David Lynch’s unmade movie with Madonna: “There was some conflict with the men”

There’s uncompromising, and then there’s David Lynch.

He was a creative who absolutely would not conform to any expectations, or to usual filmmaking practices, to narrative arcs, or even to not randomly have white horses wandering around in his TV shows. Now, can you imagine what would have happened if he’d been made to work day in, day out with someone as driven and creative as Madonna?

That was very nearly the case back in the 1990s, and one can only imagine the carnage that would have ensued had two of the most fearsomely unique entertainers in the business gone head to head.

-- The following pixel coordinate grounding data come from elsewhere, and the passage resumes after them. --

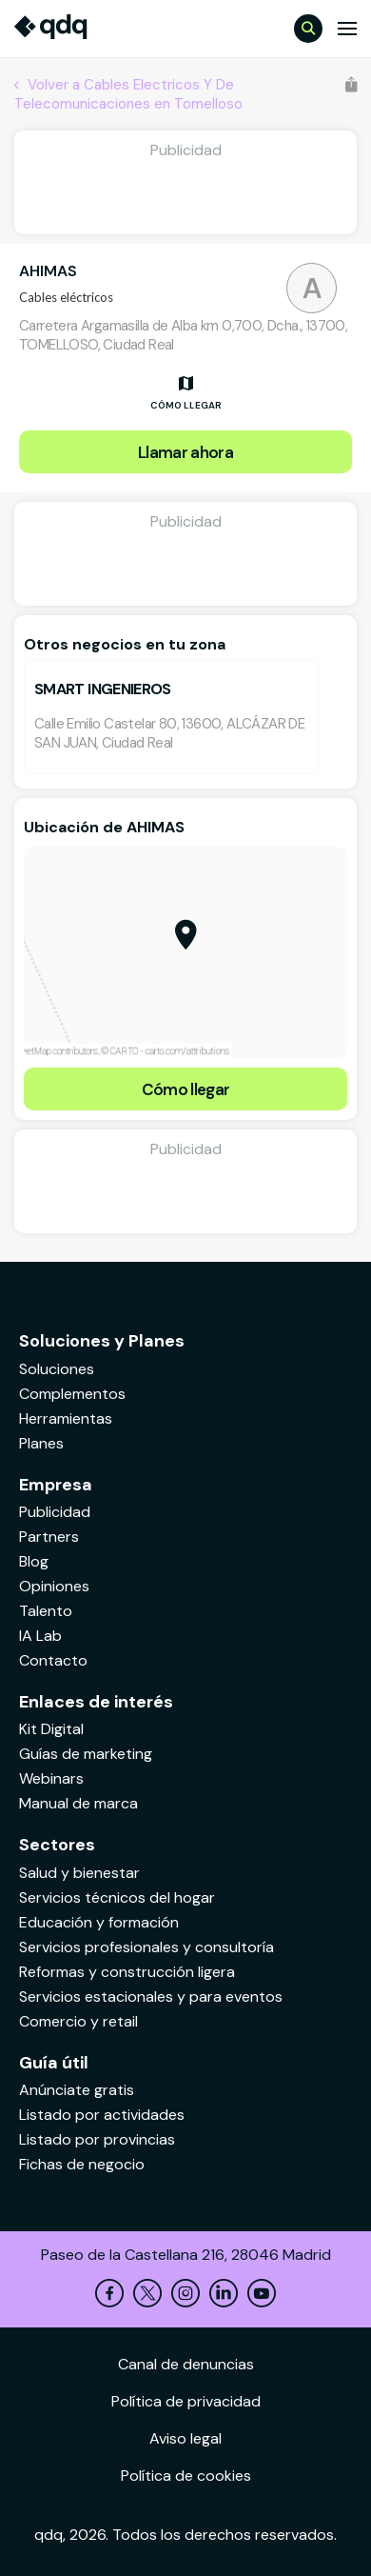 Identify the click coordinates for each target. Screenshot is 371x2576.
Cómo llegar (186, 1089)
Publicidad (54, 1512)
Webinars (51, 1778)
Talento (45, 1611)
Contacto (53, 1660)
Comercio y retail (78, 2021)
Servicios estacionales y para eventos (151, 1997)
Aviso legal (185, 2438)
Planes (41, 1443)
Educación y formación (99, 1922)
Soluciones (56, 1369)
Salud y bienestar (79, 1873)
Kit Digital (51, 1729)
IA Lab (40, 1636)
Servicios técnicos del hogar (117, 1897)
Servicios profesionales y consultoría (146, 1947)
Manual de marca (78, 1803)
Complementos (72, 1394)
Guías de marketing (85, 1754)
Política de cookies (186, 2476)
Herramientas (65, 1418)
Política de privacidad (186, 2401)
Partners (49, 1537)
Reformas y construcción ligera (127, 1972)
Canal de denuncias (186, 2364)
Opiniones (54, 1586)
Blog (34, 1561)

Even before that, however, Madonna was linked to a project with David Lynch’s daughter Jennifer, which would have eventually become the hugely controversial Boxing Helena starring Sherilynn Fenn. It would have originally been called Boxing Hanna and starred the singer who was at that time in her ‘Vogue’ era. 

But it wasn’t to be, Madonna pulled out of the project and ended up starring in her own erotic thriller, 1993’s widely-panned Basic Instinct rip-off Body of Evidence. Kim Basinger was due to replace her, but she also backed out of the film, leading Jennifer Lynch to huff: “Their bravery is not to be lessened, but perhaps they had not anticipated how difficult making this movie would be.”

But Madonna’s refusal to work with David Lynch’s daughter didn’t put him off a potential collaboration with the pop star, as his long-time working partner, the author Barry Gifford, explained. He told Empire: “[Lynch and I] talked about many other projects which never came to fruition. There was one that Madonna was supposed to star in. This was after Wild At Heart; (producer) Monty Montgomery wanted me and David to come up with a story that she could do.” 

Again, it sadly never came to pass, for one, it would have been fantastic to see Lynch and Madonna in their peak arguing over the best way to shoot a scene. As a producer, Montgomery was known for inserting music stars into movies, so it did make sense. He had cast Mick Jagger in an easily forgotten film from 1978 called Wings of Ash, and Blondie’s Debbie Harry in 1980’s neo-noir Union City.

While the Lynch/Madonna pairing didn’t happen, there was still an outline for what the feature might have been. Gifford added: “I wrote a story about a woman who worked in a bar in the countryside, and there was some conflict with the men she consorted with.” There was also, he revealed, “a project about a battery that could last forever. It had something to do with aliens.”

Gifford and Lynch came together when the director adapted Gifford’s book Wild at Heart for the big screen. They then went on to co-write the screenplay for Lynch’s much-loved thriller Lost Highway in 1997. A surreal vision of horror, the movie tells the tale of Bill Pullman’s musician who begins to receive strange videotapes of his own house before being accused of killing his wife, played by Patricia Arquette. It was also the last time that frequent Lynch collaborator Jack Nance of Eraserhead fame was seen on the big screen.

Before that, the trio of Lynch, Montgomery and Gifford also worked on the HBO mini-series Hotel Room in 1993, which was an anthology show featuring a different cast for each episode, and each story unfolded in a New York hotel room numbered 603. Despite featuring the likes of Harry Dean Stanton and Back to the Future’s Crispin Glover, feedback was very mixed on the show, and it wasn’t renewed after the initial three episodes.